**WHAT THE EXERCISE ASKS**
In the data below, the answer is the run of lines from the line containing "Me but condrold by venom (79, 1360)" through the line containing "Drivers (201, 64)", both included; print it exactly and nothing else.

RECORD SET: Begin

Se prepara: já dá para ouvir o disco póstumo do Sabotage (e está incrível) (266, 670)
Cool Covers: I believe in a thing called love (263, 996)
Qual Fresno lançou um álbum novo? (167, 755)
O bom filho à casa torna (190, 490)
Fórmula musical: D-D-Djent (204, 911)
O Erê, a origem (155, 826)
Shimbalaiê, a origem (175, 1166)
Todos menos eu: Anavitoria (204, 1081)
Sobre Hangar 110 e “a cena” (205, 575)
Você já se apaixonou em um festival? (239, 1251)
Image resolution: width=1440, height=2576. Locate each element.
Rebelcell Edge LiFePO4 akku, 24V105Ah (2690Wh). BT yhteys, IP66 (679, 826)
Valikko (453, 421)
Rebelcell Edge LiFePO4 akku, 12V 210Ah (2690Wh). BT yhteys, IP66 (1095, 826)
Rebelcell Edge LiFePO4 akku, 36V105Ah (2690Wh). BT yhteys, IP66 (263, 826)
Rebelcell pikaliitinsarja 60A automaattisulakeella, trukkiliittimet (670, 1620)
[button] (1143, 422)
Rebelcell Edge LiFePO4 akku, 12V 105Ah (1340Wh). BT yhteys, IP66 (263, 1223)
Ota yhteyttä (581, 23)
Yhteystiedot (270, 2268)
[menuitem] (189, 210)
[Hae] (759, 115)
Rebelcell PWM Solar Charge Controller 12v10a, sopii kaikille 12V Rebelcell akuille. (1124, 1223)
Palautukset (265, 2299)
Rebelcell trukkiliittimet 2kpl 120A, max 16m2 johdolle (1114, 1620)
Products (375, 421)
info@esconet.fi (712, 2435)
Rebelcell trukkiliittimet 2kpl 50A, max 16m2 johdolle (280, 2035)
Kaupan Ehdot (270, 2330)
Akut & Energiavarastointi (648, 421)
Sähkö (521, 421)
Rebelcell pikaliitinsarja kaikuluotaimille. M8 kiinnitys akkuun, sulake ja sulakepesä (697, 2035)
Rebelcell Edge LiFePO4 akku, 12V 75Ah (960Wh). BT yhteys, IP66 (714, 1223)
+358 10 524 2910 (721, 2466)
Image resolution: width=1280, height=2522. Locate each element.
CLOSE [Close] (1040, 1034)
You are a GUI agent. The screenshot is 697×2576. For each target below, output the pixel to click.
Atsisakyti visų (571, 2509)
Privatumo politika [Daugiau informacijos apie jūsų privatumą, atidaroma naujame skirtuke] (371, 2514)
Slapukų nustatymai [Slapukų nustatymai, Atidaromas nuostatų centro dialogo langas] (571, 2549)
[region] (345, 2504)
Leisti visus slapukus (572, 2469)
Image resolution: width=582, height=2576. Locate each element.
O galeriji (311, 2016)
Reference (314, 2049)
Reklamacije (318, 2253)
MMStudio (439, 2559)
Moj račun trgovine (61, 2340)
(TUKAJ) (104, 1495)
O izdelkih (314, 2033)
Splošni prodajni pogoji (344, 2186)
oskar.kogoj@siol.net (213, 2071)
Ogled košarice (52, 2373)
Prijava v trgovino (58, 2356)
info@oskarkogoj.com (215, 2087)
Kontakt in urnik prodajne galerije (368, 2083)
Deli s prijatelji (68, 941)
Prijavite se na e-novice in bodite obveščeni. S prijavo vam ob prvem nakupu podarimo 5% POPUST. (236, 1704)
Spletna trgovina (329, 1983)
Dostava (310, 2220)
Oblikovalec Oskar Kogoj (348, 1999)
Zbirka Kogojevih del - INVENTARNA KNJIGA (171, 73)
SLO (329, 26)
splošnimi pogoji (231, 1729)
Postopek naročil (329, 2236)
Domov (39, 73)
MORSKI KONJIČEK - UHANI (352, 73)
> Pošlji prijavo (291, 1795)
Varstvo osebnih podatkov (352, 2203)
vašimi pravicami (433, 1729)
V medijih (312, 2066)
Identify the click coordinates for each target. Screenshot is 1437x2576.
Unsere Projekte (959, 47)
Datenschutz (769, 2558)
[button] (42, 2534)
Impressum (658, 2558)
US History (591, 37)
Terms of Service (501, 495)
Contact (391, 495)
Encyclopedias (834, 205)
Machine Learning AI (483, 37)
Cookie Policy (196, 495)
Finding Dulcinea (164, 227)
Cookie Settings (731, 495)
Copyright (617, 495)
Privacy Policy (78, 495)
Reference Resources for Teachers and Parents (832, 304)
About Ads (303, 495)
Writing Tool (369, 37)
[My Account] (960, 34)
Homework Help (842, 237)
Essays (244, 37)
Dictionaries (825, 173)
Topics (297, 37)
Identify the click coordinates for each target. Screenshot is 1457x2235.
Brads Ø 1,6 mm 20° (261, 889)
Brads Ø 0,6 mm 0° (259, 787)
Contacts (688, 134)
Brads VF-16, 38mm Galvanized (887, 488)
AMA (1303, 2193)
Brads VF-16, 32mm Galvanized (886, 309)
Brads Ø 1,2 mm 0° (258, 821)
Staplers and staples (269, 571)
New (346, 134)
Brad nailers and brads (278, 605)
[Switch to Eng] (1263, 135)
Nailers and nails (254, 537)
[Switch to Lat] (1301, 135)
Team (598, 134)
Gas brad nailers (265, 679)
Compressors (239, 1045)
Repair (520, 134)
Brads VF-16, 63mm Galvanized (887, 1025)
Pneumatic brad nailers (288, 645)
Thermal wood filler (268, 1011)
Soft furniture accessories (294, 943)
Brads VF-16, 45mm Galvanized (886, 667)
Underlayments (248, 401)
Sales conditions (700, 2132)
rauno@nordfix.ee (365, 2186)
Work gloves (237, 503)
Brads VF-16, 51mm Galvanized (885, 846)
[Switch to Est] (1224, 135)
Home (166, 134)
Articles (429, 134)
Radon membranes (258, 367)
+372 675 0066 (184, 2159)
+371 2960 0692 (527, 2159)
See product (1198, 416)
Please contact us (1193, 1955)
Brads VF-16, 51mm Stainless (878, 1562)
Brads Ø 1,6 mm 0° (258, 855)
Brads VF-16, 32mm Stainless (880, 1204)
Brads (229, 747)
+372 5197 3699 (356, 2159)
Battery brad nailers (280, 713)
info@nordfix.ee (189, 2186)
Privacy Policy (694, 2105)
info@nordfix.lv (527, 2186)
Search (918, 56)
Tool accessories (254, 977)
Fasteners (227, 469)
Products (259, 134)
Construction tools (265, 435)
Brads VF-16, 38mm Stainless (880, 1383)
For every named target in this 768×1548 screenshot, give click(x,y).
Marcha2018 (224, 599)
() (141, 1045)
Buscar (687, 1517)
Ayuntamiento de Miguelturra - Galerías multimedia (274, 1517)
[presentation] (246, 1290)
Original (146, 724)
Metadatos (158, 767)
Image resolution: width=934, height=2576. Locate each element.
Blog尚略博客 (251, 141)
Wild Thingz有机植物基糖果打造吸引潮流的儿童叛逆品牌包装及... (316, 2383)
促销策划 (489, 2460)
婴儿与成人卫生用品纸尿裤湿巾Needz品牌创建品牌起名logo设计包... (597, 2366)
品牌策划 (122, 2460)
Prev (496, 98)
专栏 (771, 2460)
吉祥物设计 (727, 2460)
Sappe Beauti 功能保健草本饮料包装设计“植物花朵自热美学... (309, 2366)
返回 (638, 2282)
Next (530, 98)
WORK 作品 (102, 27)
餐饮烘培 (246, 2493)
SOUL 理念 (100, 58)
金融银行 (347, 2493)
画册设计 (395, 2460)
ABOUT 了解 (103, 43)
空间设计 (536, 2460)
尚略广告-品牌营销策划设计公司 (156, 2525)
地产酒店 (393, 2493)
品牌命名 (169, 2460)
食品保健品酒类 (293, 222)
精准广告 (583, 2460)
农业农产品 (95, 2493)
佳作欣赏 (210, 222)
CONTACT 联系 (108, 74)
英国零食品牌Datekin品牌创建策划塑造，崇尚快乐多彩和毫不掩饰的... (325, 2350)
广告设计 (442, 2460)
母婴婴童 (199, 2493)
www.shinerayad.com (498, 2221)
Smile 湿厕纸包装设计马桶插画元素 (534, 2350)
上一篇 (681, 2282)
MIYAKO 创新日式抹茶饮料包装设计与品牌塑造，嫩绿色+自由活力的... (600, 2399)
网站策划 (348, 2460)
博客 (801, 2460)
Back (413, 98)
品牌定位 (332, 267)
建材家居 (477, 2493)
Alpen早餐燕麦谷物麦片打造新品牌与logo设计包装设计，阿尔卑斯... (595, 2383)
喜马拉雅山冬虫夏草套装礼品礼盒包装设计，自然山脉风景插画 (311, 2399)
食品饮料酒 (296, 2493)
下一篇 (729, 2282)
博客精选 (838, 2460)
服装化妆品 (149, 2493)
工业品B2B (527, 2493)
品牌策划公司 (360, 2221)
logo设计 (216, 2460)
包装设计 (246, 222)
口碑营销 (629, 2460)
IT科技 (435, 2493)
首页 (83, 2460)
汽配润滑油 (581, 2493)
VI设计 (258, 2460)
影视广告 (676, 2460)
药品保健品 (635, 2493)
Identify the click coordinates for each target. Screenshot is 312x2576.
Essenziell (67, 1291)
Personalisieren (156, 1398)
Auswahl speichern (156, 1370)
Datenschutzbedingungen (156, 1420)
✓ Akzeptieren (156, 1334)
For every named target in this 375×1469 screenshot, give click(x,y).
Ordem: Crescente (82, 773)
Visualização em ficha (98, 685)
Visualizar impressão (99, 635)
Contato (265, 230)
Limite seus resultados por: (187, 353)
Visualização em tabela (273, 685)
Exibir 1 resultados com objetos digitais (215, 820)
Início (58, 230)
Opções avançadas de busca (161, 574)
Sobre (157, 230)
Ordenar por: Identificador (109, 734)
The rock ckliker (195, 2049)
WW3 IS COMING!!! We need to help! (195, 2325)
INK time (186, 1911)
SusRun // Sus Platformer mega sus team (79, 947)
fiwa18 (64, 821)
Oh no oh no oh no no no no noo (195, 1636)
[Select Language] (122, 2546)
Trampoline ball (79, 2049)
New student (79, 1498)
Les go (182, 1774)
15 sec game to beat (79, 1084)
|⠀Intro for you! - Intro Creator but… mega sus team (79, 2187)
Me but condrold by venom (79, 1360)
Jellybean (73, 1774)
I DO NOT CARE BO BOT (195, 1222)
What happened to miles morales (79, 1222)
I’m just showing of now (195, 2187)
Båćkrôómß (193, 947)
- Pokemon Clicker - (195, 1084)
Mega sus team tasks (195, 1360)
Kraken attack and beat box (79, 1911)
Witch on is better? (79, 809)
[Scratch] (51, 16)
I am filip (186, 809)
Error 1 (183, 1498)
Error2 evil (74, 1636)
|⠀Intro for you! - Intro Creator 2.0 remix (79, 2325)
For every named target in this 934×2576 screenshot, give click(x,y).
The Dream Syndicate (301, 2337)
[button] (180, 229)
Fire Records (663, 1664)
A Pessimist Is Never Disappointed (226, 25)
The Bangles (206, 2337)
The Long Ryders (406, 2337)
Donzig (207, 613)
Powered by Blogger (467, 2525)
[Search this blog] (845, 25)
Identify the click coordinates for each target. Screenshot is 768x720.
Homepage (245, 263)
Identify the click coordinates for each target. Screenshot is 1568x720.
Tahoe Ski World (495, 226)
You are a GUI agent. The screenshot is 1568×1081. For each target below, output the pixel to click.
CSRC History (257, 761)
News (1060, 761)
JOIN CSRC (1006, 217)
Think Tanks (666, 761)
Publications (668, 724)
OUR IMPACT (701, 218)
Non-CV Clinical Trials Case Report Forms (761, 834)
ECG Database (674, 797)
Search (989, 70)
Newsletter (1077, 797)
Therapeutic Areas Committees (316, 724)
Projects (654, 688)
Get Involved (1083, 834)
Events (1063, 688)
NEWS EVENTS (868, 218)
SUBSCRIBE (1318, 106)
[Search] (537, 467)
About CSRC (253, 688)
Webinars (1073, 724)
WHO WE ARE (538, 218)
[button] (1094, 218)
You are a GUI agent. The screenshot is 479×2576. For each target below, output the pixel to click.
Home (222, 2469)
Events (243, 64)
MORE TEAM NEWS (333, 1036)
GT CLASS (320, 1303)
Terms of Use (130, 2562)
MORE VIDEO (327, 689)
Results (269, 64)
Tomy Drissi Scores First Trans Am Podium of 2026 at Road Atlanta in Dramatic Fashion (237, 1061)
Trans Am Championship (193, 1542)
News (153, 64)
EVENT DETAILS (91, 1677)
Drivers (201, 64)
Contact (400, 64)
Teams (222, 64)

RECORD SET: End

**YOUR SOLUTION**
Me but condrold by venom (79, 1360)
Jellybean (73, 1774)
I DO NOT CARE BO BOT (195, 1222)
What happened to miles morales (79, 1222)
I’m just showing of now (195, 2187)
Båćkrôómß (193, 947)
- Pokemon Clicker - (195, 1084)
Mega sus team tasks (195, 1360)
Kraken attack and beat box (79, 1911)
Witch on is better? (79, 809)
[Scratch] (51, 16)
I am filip (186, 809)
Error 1 (183, 1498)
Error2 evil (74, 1636)
|⠀Intro for you! - Intro Creator 2.0 remix (79, 2325)
For every named target in this 934×2576 screenshot, give click(x,y).
The Dream Syndicate (301, 2337)
[button] (180, 229)
Fire Records (663, 1664)
A Pessimist Is Never Disappointed (226, 25)
The Bangles (206, 2337)
The Long Ryders (406, 2337)
Donzig (207, 613)
Powered by Blogger (467, 2525)
[Search this blog] (845, 25)
Identify the click coordinates for each target. Screenshot is 768x720.
Homepage (245, 263)
Identify the click coordinates for each target. Screenshot is 1568x720.
Tahoe Ski World (495, 226)
You are a GUI agent. The screenshot is 1568×1081. For each target below, output the pixel to click.
CSRC History (257, 761)
News (1060, 761)
JOIN CSRC (1006, 217)
Think Tanks (666, 761)
Publications (668, 724)
OUR IMPACT (701, 218)
Non-CV Clinical Trials Case Report Forms (761, 834)
ECG Database (674, 797)
Search (989, 70)
Newsletter (1077, 797)
Therapeutic Areas Committees (316, 724)
Projects (654, 688)
Get Involved (1083, 834)
Events (1063, 688)
NEWS EVENTS (868, 218)
SUBSCRIBE (1318, 106)
[Search] (537, 467)
About CSRC (253, 688)
Webinars (1073, 724)
WHO WE ARE (538, 218)
[button] (1094, 218)
You are a GUI agent. The screenshot is 479×2576. For each target below, output the pixel to click.
Home (222, 2469)
Events (243, 64)
MORE TEAM NEWS (333, 1036)
GT CLASS (320, 1303)
Terms of Use (130, 2562)
MORE VIDEO (327, 689)
Results (269, 64)
Tomy Drissi Scores First Trans Am Podium of 2026 at Road Atlanta in Dramatic Fashion (237, 1061)
Trans Am Championship (193, 1542)
News (153, 64)
EVENT DETAILS (91, 1677)
Drivers (201, 64)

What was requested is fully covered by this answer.